Team Needs: The Knicks do have some talented players, but the one position where they have the most glaring need is center. Ever since Patrick Ewing left, the Knicks have struggled to find a capable big man in the middle. Marcus Camby was traded away after a number of injury-plagued seasons. "True" centers like Luc Longley, Felton Spencer, Travis Knight, and Michael Doleac proved unable to do the job. After trading away Nazr Mohammed at the trading deadline, the Knicks have been forced to play a number of PF's, most notably 6'9 Kurt Thomas, out of position at the Center spot. The Knicks rotation at the 4 and 5 positions includes Thomas, Mike Sweetney, Maurice Taylor, and Malik Rose, none of whom tops the 6'9 mark. The Knicks desperately need some size in the middle, ideally someone who can block shots and run the floor. 

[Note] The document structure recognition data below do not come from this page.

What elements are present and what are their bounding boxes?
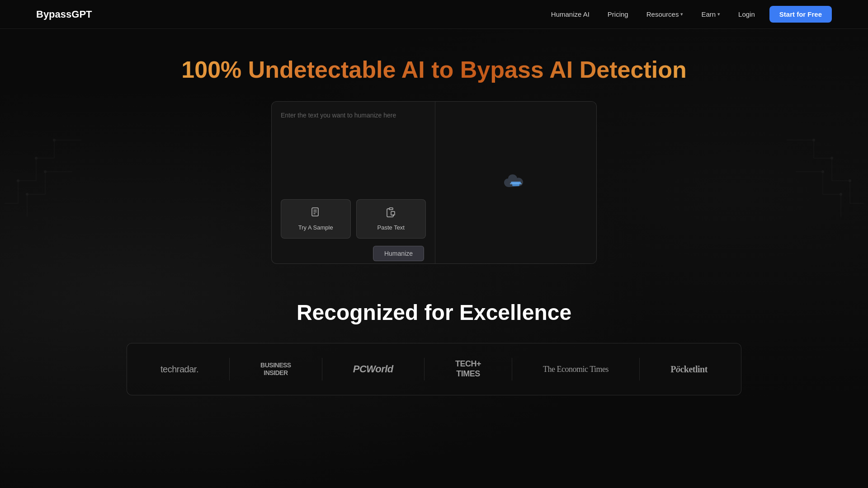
navbar: BypassGPT Humanize AI Pricing Resources … xyxy=(0,0,868,29)
recognized-title: Recognized for Excellence xyxy=(297,300,571,325)
hero-title: 100% Undetectable AI to Bypass AI Detect… xyxy=(181,56,686,83)
cloud-loading-icon xyxy=(502,173,529,192)
humanize-button[interactable]: Humanize xyxy=(373,246,424,261)
nav-link-resources[interactable]: Resources ▾ xyxy=(639,7,691,22)
brand-pcworld: PCWorld xyxy=(353,363,393,375)
brand-business-insider: BUSINESSINSIDER xyxy=(260,361,291,377)
humanize-text-input[interactable] xyxy=(281,111,426,192)
editor-action-buttons: Try A Sample Paste Text xyxy=(281,199,426,239)
brand-divider xyxy=(639,358,640,380)
try-sample-button[interactable]: Try A Sample xyxy=(281,199,351,239)
main-content: 100% Undetectable AI to Bypass AI Detect… xyxy=(0,29,868,395)
brand-divider xyxy=(229,358,230,380)
editor-input-panel: Try A Sample Paste Text Humanize xyxy=(272,102,435,263)
chevron-down-icon: ▾ xyxy=(680,11,683,17)
nav-links: Humanize AI Pricing Resources ▾ Earn ▾ L… xyxy=(544,6,832,23)
nav-cta-button[interactable]: Start for Free xyxy=(769,6,832,23)
loading-indicator xyxy=(502,173,529,192)
clipboard-icon xyxy=(386,207,396,221)
humanize-btn-container: Humanize xyxy=(281,246,426,261)
svg-rect-8 xyxy=(510,183,522,184)
brand-economic-times: The Economic Times xyxy=(543,365,609,374)
svg-rect-4 xyxy=(389,208,393,210)
recognized-section: Recognized for Excellence techradar. BUS… xyxy=(0,300,868,395)
nav-logo[interactable]: BypassGPT xyxy=(36,9,92,20)
nav-link-earn[interactable]: Earn ▾ xyxy=(694,7,727,22)
svg-rect-5 xyxy=(391,211,395,215)
nav-link-humanize-ai[interactable]: Humanize AI xyxy=(544,7,597,22)
nav-login-link[interactable]: Login xyxy=(731,7,762,22)
brand-divider xyxy=(424,358,425,380)
document-icon xyxy=(310,207,321,221)
brand-techtimes: TECH+TIMES xyxy=(455,359,481,379)
paste-text-button[interactable]: Paste Text xyxy=(356,199,426,239)
brand-divider xyxy=(512,358,512,380)
brands-container: techradar. BUSINESSINSIDER PCWorld TECH+… xyxy=(127,343,741,395)
editor-output-panel xyxy=(435,102,596,263)
brand-pocketlint: Pöcketlint xyxy=(670,364,708,375)
brand-techradar: techradar. xyxy=(160,364,198,375)
nav-link-pricing[interactable]: Pricing xyxy=(600,7,636,22)
editor-container: Try A Sample Paste Text Humanize xyxy=(271,101,597,264)
brand-divider xyxy=(322,358,322,380)
chevron-down-icon: ▾ xyxy=(717,11,720,17)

Why do you want to continue this cycle of wing players and undersized PF's? Why? To me sometimes it's always about the hype. The Knicks are in a position they haven't been in a while and instead of taking advantage of needs, you want to stay small. I've been complaining about these 'midgets for years, but it seems people are content to stay this way.


----------



## truth (Jul 16, 2002)

> Why do you want to continue this cycle of wing players and undersized PF's? Why


Because he is one of those believers in "drafing the best available talent" regardless if it fits the teams needs....

Which is why we stink....

We need a coach,who has nothing invested in the currret team and can objectively say which players fit into his system and which ones dont...

With the emergence of Amare at center and Big Ben the shift to smaller quicker centers with athletic ability makes Taft an interesting choice..Unfortunately,if you look at the Suns and Pistons,they have super athletic power fowards as well...

Unless Zeke is assured of getting Darko or Kwame,you must draft big..And even if I got one of them,I would still draft a big man


----------



## knickstorm (Jun 22, 2003)

green, i see taft as a more athletic sweetney.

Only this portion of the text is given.